Exercise for severe mental illness: new review finds few benefits

walking

It is by no means difficult to find information promoting the benefits of exercise; weight loss, better sleep, improved physical health and improved mental health, just to name a few.

Research suggests that exercise can reduce feelings of depression, anxiety and stress and improve psychological well-being in the general population. There has also been talk of exercise therapy for people with mental health problems in the woodland, with elves sharing findings on the effects of exercise for depression and anxiety.

When it comes to people with severe mental health problems however, the evidence is a bit more challenging to find, despite NICE recommending that:

People with psychosis or schizophrenia, especially those taking antipsychotics, should be offered a combined healthy eating and physical activity programme by their mental healthcare provider.

People with serious mental health problems have higher levels of mortality and a shorter life expectancy than the general population, and although genetics may play a role, so may lifestyle factors including obesity and low levels of physical activity (Pearsall et al 2014). It would make sense to think then that exercise for severe mental illness might be a good thing. In a recent review Pearsall et al (2014) aimed to find out whether exercise programmes were able to:

  1. Increase levels of physical activity
  2. Improve mental health and well-being amongst adults were severe mental health problems (schizophrenia and related disorders, schizo-affective disorder and bipolar disorder)
Is there evidence for recommending exercise programmes

Exercise for severe mental illness. Is there evidence to recommend it?

Methods

The authors searched a good range of electronic databases and hand-searched journals, books and bulletins for randomised controlled trials. They assessed 216 full text articles but only 8 met their inclusion criteria. The main reason for exclusion was that the study was not randomised (n=180). The participants in the included studies were recruited from a mixture of inpatient and community settings and the majority were in the age group of 30-40 years. Different exercise therapies were tested; including walking (n=3), a combination of aerobic and cardiovascular exercises (n=4) and cycling (n=1). The therapies also varied in frequency (2 to 4 times per week) and duration (10 to 24 weeks).

Results

Physical activity

  • Exercise therapy significantly increased the distance walked in 6 minutes in one RCT (n = 13, SMD = 1.81, CI 0.44 to 3.18, z = 2.58, p = 0.01)
  • Exercise had a small non-significant reduction on body mass index (n = 151, SMD = -0.24, CI -0.56 to 0.08, p = 0.14; heterogeneity, Chi2 = 1.45, I2 = 0%, p = 0.69)
  • Exercise had no effect on body weight (n = 77, SMD = 0.13, CI -0.32 to 0.58, p = 0.57; heterogeneity, Chi2 = 0.07, I2 = 0%, p = 0.79)

Mental health

  • Exercise did not improve negative symptoms of schizophrenia (n = 84, SMD = -0.54, CI -1.79 to 0.71, p = 0.40)
  • Exercise did not improve positive symptoms of schizophrenia (n = 44, SMD = -1.66, CI -3.78 to 0.45, p = 0.12)
  • Exercise did not lead to an improvement in anxiety and depressive symptoms (n = 94, SMD = -0.26, CI -0.91 to 0.39, p = 0.43; heterogeneity, Chi2 = 3.92, I2 = 49%, p = 0.14)
Exercise improves the mental health of the general population, but not of those with severe mental illness

Exercise improves the mental health of the general population, but not of those with severe mental illness

Conclusion

The authors of the review concluded that:

Exercise programmes can lead to an improvement in exercise activity but had no significant effect on symptoms of mental health or body weight. However, it is clear that further research is needed with studies of larger size using comparable interventions and outcome measures.

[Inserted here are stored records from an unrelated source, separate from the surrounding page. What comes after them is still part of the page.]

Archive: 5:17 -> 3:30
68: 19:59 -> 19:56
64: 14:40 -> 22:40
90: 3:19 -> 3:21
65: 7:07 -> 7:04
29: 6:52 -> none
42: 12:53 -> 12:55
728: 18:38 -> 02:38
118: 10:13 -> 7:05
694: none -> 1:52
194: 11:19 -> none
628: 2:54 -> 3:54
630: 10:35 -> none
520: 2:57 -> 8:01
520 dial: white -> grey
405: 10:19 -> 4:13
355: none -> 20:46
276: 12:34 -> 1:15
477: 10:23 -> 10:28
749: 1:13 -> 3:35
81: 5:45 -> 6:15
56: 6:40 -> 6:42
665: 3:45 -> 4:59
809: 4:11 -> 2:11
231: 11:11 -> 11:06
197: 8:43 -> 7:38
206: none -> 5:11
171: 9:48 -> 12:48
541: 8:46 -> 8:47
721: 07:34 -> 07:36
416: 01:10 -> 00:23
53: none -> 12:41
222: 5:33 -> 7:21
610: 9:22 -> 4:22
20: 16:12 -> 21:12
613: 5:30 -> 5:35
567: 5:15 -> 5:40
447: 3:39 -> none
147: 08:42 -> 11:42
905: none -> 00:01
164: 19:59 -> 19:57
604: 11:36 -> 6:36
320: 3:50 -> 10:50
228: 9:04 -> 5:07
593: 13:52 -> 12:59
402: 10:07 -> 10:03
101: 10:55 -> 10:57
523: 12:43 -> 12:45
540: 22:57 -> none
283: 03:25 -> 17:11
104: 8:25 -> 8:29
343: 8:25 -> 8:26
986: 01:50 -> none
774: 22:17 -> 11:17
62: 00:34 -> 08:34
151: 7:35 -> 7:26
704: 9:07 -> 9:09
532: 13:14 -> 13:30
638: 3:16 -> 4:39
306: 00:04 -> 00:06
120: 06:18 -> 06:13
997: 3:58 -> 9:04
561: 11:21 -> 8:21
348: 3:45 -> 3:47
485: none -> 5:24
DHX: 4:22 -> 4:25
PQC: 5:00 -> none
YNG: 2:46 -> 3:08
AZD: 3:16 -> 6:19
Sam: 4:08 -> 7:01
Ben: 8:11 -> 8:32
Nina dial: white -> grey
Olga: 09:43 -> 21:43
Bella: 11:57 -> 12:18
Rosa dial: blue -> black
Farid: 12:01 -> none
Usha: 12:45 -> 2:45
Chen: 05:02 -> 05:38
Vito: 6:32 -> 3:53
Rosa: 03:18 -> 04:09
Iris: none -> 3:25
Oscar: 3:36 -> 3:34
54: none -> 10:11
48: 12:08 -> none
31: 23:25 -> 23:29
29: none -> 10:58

The conclusion doesn’t seem too promising, and not on par with evidence for exercise in the general population. Perhaps the activities tested were insufficiently intense or too short, although there appear to be no clear guidelines on what would be sufficient. Perhaps the lack of standardisation in interventions, settings and outcomes across studies limits the reliability of the results. Or maybe exercise is less effective for this client group. A number of possible explanations exist, and as the authors conclude, more research is needed.

However, whilst RCTs are the gold standard and often the only acceptable studies for review, a huge number of studies were excluded based on the fact that they were not randomised. It seems a shame to ignore the work of so many, and whilst these studies would not allow us to say “yes… this causes this” with any degree of certainty, perhaps non-randomised studies with a bit of external validity could shed a little bit of light on an area, where there is little else to look at?

Should we be

Should we be looking at non-randomised studies or simply calling for further RCTs in this area?

Links

Pearsall R, Smith DJ, Pelosi A, Geddes J (2014). Exercise therapy in adults with serious mental illness: a systematic review and meta-analysis. BMC Psychiatry. 14:117.

Psychosis and schizophrenia in adults: treatment and management. NICE guideline 178, 2014.